ENTRIES SHOWN
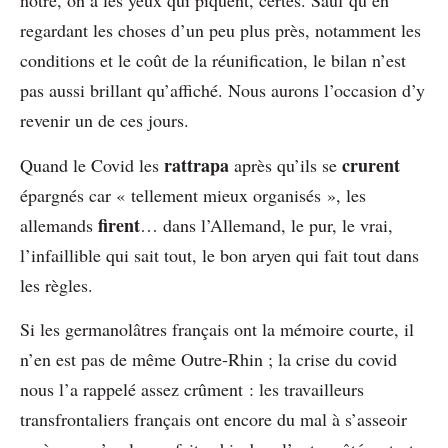
nôtre, on a les yeux qui piquent, certes. Sauf qu’en
regardant les choses d’un peu plus près, notamment les
conditions et le coût de la réunification, le bilan n’est
pas aussi brillant qu’affiché. Nous aurons l’occasion d’y
revenir un de ces jours.
rattrapa
crurent
Quand le Covid les
après qu’ils se
épargnés car « tellement mieux organisés », les
firent
allemands
… dans l’Allemand, le pur, le vrai,
l’infaillible qui sait tout, le bon aryen qui fait tout dans
les règles.
Si les germanolâtres français ont la mémoire courte, il
n’en est pas de même Outre-Rhin ; la crise du covid
nous l’a rappelé assez crûment : les travailleurs
transfrontaliers français ont encore du mal à s’asseoir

WORK TO COMPLETE
Once you have counted the lines of the data that contain the word "français", please reply with that number alone.

ANSWER BOX
2